_Assigned task_
Tell how many lines of the data below have the string "пјат" in them. Say nothing more.

• • • • •

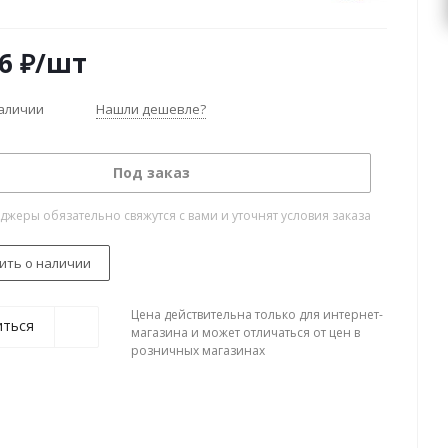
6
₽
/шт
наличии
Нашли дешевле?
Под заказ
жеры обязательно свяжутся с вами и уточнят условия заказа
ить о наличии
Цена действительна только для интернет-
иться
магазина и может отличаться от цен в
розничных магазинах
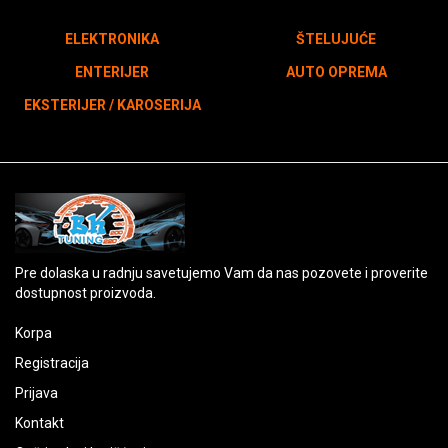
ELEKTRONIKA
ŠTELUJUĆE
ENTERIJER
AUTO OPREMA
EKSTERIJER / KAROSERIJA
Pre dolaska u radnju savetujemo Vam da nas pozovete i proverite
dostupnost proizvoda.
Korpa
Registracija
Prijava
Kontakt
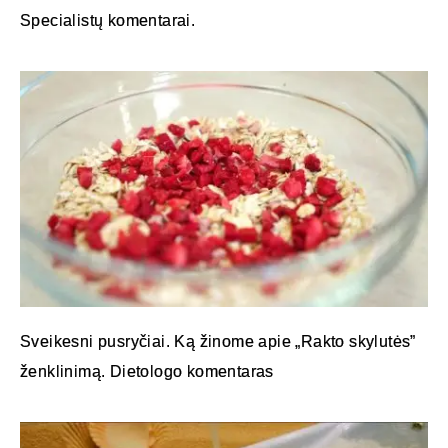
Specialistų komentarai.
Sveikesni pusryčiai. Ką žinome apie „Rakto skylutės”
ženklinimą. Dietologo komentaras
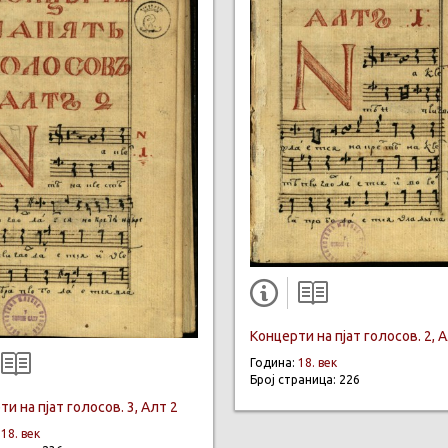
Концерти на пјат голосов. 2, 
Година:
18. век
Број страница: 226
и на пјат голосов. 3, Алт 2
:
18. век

• • • • •

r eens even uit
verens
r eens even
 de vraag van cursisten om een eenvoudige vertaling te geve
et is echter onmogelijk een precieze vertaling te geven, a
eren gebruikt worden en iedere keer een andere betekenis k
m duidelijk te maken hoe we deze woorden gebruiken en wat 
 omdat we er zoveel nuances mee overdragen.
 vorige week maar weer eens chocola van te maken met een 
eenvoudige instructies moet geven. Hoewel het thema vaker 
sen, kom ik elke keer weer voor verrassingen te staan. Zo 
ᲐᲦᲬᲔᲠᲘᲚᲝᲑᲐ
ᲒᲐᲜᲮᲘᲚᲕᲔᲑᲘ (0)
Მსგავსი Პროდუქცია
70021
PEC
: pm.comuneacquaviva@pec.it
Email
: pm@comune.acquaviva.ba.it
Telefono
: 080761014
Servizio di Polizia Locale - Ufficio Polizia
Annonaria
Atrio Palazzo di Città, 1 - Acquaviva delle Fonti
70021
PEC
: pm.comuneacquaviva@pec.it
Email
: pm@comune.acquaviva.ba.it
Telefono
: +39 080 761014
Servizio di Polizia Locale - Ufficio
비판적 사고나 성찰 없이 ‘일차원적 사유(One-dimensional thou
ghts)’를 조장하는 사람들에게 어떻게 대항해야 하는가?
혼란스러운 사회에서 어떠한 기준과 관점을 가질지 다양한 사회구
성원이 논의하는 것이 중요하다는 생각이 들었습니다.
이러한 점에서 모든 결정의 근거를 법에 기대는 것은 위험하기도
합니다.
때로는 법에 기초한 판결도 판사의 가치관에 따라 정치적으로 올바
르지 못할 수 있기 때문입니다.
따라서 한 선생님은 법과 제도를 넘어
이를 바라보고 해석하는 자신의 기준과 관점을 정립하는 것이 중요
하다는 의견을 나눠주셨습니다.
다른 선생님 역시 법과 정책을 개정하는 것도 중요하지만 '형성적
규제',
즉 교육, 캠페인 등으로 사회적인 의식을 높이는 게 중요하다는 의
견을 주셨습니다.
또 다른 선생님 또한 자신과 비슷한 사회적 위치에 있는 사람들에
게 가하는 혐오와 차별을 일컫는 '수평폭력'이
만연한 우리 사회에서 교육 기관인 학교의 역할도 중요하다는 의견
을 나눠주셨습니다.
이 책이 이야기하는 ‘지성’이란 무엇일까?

• • • • •

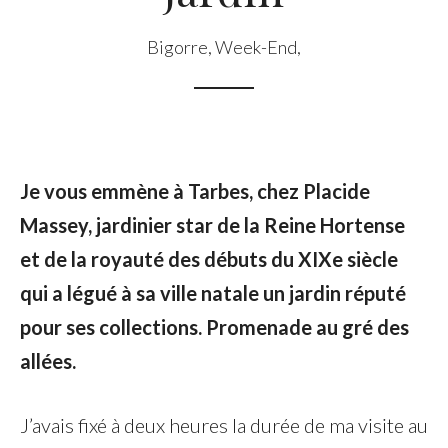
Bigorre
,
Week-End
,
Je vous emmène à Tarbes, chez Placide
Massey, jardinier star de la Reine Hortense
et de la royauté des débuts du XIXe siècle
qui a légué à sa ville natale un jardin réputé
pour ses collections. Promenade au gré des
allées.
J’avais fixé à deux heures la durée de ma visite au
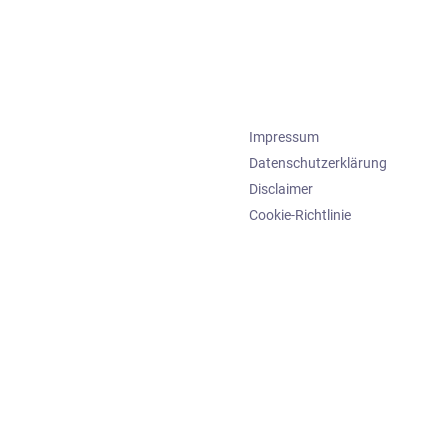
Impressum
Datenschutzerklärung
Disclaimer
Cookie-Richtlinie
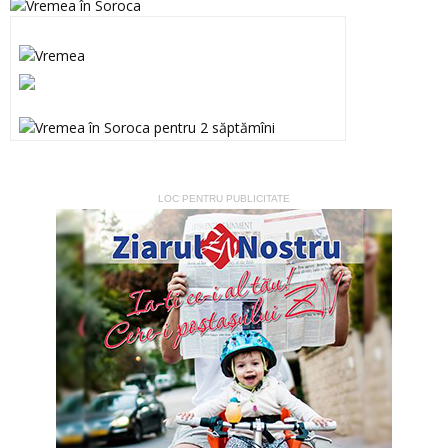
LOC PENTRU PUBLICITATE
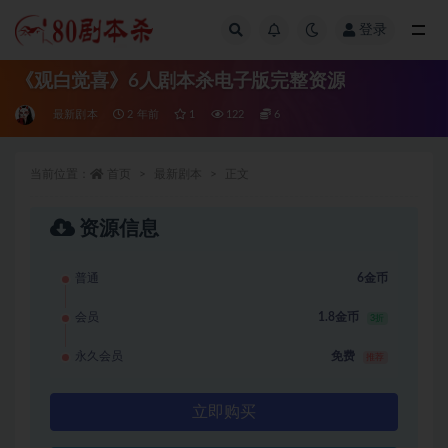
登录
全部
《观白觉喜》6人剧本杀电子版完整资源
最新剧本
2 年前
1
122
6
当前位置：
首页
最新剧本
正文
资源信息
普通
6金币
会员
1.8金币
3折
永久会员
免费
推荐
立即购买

• • • • •

_Solution for this exercise_
2